Lim x->0 (sin x / x) =1 contradiction?

  • #1
lim x->0 (sin x / x) =1......contradiction?

sin(x)/x =1 (limit x to 0)
this is an identity proved by using geometry and squeeze theorem ...right?

now today i came across another question and doing it my way ....gives me two answers;)
the question is limit x-->0 of [ x*sin(1/x)]

my first approach was using the above identity by rewriting the question as follows:
sin(1/x)/(1/x)....it means the same thing and is now in the form so that we can use the identity....so limiting x->0 must give us 1 according to the identity

now i thought to use the squeeze theorem as shown below:
-1≤sin(1/x)≤1
-x≤x*sin(1/x)≤x
now x goes to 0 so:
0≤x*sin(1/x)≤0
so x*sin(1/x)=0 as x goes to 0

now which method which is correct ?
 

Answers and Replies

  • #2
disregardthat
Science Advisor
1,861
34


sin(1/x)/(1/x) as x goes to 0 would be the same as sin(x)/x as x goes to infinity, not 0.
 
  • #3


sin(1/x)/(1/x) as x goes to 0 would be the same as sin(x)/x as x goes to infinity, not 0.

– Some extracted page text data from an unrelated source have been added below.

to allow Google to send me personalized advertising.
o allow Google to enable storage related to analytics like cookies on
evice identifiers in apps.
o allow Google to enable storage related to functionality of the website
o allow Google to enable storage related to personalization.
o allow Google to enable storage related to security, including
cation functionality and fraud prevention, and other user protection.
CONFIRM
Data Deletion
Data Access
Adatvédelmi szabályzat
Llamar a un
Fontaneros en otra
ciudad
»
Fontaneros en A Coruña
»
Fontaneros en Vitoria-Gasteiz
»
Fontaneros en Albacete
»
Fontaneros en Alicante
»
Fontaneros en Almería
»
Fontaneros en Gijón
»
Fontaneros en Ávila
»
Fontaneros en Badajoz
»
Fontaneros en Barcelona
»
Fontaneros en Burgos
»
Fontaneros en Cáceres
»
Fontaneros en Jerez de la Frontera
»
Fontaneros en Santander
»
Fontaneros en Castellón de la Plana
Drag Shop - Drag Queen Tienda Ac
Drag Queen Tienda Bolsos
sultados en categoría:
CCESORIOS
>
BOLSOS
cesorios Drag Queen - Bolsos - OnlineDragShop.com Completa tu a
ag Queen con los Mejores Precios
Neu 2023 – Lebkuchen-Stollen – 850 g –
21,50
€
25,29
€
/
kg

so it will be of the form sin(x)/x
applying L'hopitals rule :
cos(x)/1
= cos(x)
as you said x goes to infinity so what will be cos(∞)?
 
  • #4
D H
Staff Emeritus
Science Advisor
Insights Author
15,393
685


so it will be of the form sin(x)/x
applying L'hopitals rule :
cos(x)/1
= cos(x)
as you said x goes to infinity so what will be cos(∞)?
It's undefined, and all that that means is that you can't use l'Hôpital's rule here.

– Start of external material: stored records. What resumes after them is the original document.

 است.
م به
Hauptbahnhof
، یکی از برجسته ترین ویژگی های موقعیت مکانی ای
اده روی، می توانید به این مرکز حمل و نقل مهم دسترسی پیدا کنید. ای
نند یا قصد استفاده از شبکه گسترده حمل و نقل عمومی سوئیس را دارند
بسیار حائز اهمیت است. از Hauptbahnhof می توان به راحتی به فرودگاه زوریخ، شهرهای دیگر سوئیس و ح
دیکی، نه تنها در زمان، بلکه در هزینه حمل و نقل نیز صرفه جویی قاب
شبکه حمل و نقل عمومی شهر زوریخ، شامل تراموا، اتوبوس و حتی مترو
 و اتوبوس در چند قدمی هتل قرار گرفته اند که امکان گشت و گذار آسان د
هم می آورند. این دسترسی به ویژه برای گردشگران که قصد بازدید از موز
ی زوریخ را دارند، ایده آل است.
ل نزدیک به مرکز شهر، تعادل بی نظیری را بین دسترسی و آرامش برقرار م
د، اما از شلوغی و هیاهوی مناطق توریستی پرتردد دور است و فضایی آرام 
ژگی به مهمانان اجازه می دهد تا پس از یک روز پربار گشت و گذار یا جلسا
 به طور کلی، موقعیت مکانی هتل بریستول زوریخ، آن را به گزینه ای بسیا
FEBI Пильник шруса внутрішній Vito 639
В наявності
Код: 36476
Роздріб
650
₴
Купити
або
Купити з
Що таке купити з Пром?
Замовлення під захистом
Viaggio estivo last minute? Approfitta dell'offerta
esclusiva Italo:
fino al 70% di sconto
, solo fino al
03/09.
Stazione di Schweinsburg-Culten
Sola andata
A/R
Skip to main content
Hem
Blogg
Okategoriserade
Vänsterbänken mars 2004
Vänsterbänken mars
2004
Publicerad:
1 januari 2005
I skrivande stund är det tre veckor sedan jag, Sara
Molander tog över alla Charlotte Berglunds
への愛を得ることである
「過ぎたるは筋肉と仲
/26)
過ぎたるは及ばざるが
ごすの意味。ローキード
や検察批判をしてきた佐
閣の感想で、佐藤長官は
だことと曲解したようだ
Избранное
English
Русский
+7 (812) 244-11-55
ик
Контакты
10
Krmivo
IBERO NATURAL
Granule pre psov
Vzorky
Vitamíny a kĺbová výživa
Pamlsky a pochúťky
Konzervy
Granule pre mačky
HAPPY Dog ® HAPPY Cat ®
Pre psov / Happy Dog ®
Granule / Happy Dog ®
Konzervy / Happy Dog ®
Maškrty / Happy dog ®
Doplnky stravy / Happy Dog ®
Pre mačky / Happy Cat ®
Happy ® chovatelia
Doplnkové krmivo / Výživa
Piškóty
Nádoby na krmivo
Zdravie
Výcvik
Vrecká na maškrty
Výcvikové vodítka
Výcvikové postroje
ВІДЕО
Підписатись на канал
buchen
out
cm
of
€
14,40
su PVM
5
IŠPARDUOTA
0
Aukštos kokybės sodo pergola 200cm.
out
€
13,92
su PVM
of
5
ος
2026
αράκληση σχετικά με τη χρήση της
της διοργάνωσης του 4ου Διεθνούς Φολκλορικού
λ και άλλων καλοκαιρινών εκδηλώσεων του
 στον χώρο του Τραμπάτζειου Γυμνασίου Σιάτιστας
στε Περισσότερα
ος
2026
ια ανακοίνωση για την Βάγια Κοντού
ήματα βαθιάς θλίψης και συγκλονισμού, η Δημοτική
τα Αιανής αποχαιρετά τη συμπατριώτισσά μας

You can use the squeeze theorem on sin(x)/x as x→∞. sin(x) is bounded from above by +1, from below by -1. Given that, what does the squeeze theorem say about sin(x)/x as x→∞?
 
  • #5


It's undefined, and all that that means is that you can't use l'Hôpital's rule here.

You can use the squeeze theorem on sin(x)/x as x→∞. sin(x) is bounded from above by +1, from below by -1. Given that, what does the squeeze theorem say about sin(x)/x as x→∞?
ok ....got your point....its 0
thx a lot
 
  • #6
mathman
Science Advisor
7,901
460


so it will be of the form sin(x)/x
applying L'hopitals rule :
cos(x)/1
= cos(x)
as you said x goes to infinity so what will be cos(∞)?
L'Hopital's rule doesn't apply, since |sin(x)| is bounded while the denominator x becomes infinite.